Predicting the future of interest rates

Interest rates in the UK have been at 0.5% since mid-2009, when they were reduced with the objective of stimulating the economy, through encouraging consumption and investment. Over the past 12 months, economic recovery has begun and with the housing market rising by 8.4% over the past year, what can we expect from interest rates?

Interest rates are a powerful tool of monetary policy and affect many of the components of aggregate demand. As such, they are also a key tool in achieving low and stable inflation rates and keeping unemployment low. Unemployment has been falling, as the economic recovery has taken hold, but is still above the 7% level that the Bank of England has said is needed before rates are increased. However, with the improvements in the housing market, some are now expecting interest rates to go up sooner than previously thought. (Click here for a PowerPoint of the chart.)
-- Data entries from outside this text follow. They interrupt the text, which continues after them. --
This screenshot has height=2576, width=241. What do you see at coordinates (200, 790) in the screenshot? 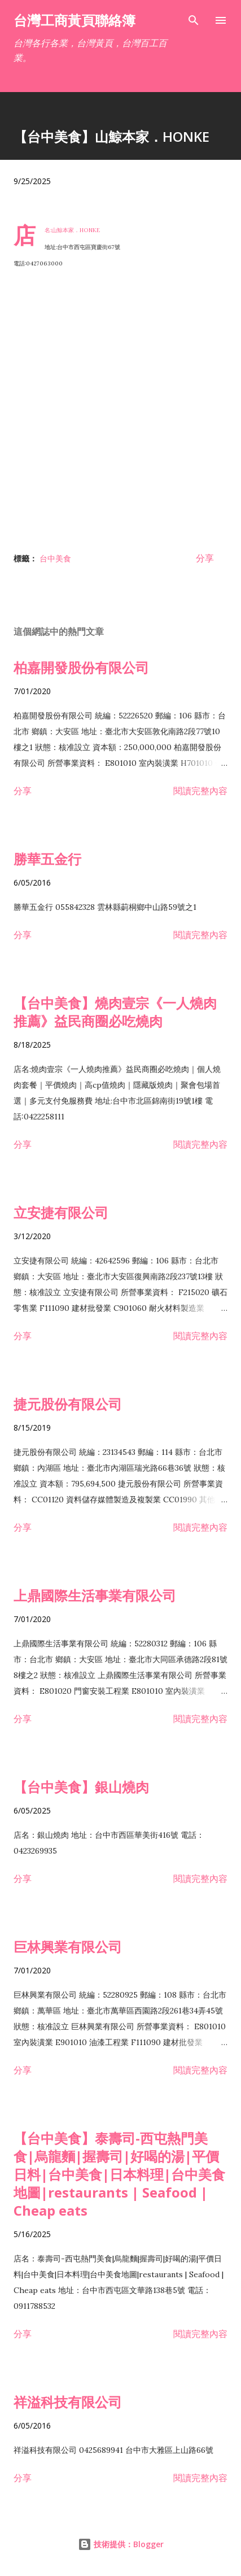 I see `閱讀完整內容` at bounding box center [200, 790].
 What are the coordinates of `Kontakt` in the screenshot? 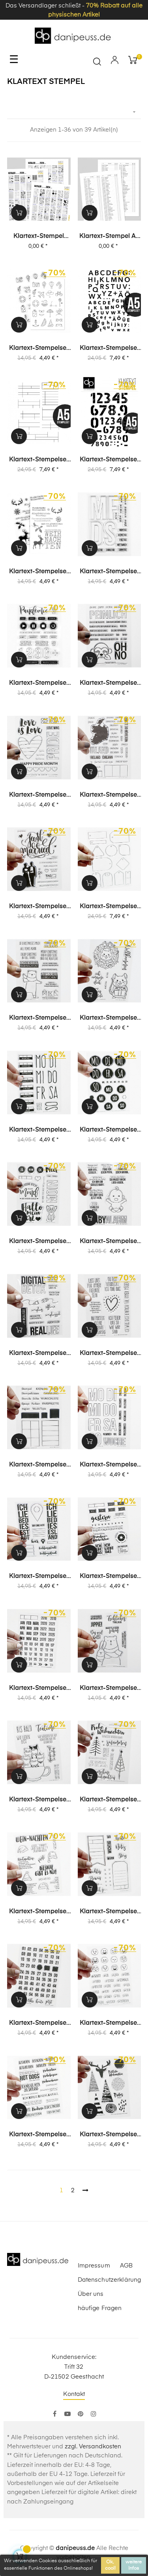 It's located at (74, 2394).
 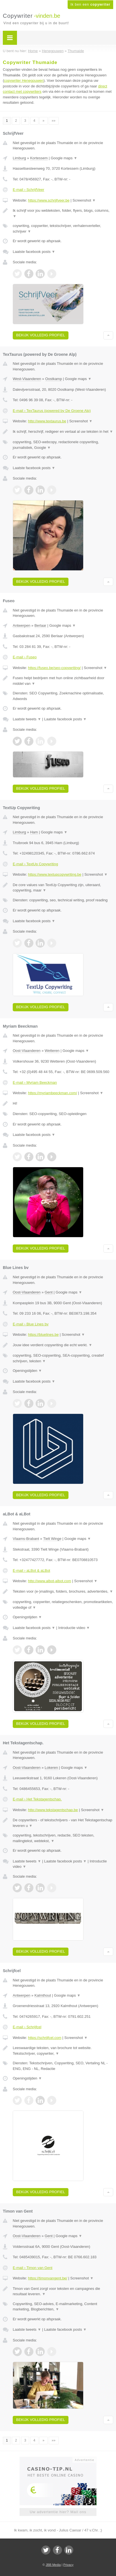 What do you see at coordinates (49, 200) in the screenshot?
I see `https://www.schrijfveer.be` at bounding box center [49, 200].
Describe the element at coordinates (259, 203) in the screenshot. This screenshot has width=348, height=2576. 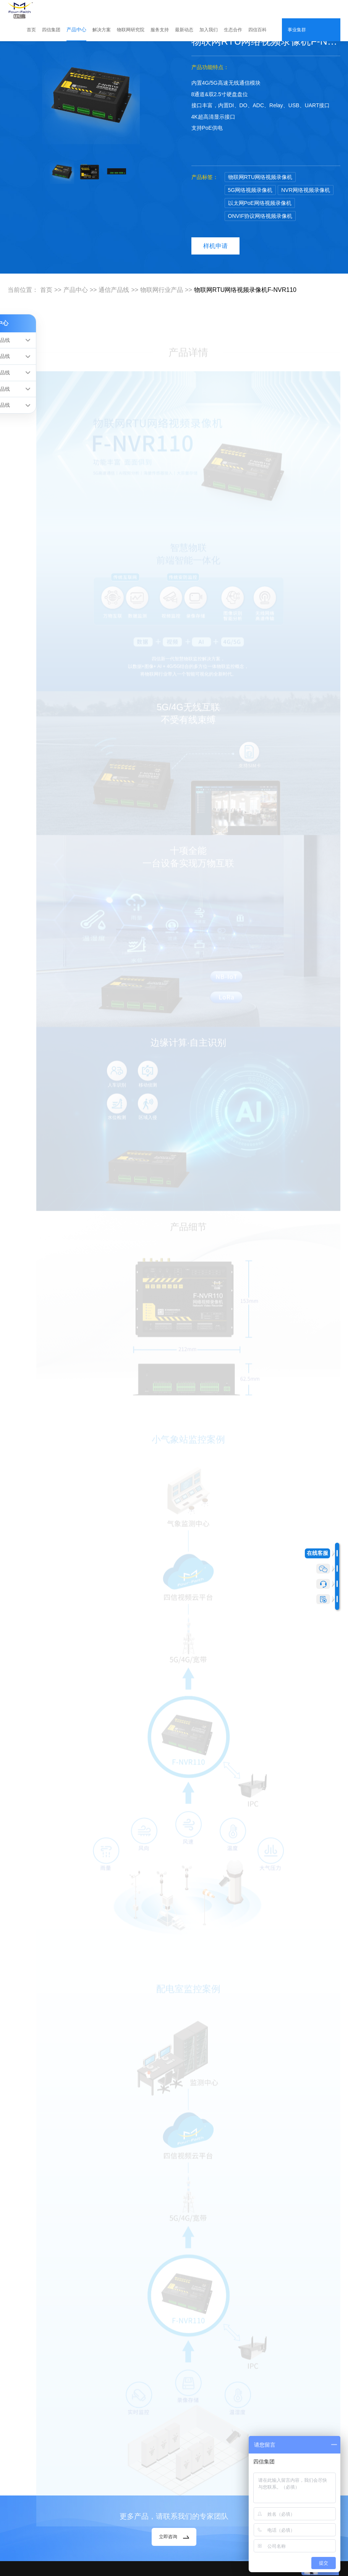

28 economists were questioned about the future of interest rates in the UK and 93% of those asked were of the opinion that interest rates will still be at 0.5% by the end of 2014. Furthermore, more than 50% think that interest rates will not begin to go up until the second half of 2015 and 15% suggest that they will not increase until 2016.

What happens to interest rates will depend on many things, including changes in productivity, unemployment trends, wage growth and inflation. It is also likely to depend on economic changes in countries around the world. The following articles consider the future of interest rates.

UK interest rates to stay at 0.5% in 2014 – economists BBC News (3/1/14)
It is high time we raised interest rates and returned to normality The Telegraph, Jeremy Warner (2/1/14)
BoE will ‘move goalposts’ on interest rates Financial Times, Chris Giles and Claire Jones (1/1/14)
Interest rate rise with no wage increase ‘will push heavily-indebted to edge’ The Guardian, Heather Stewart (2/12/14)
BoE may lower jobless rate guidance, but not this month – Reuters poll Reuters, Suzanne Plunkett (3/1/14)


  1. Explain how each component of aggregate demand will be affected by changes in interest rates.
  2. How do interest rates affect unemployment?
  3. Interest rates are used to keep inflation on target. Explain how this is done.
  4. What might be the effect on the macroeconomic objectives if interest rates are increased?
  5. What are the arguments (a) for increasing Bank rate and (b) for maintaining it at the current 0.5% level?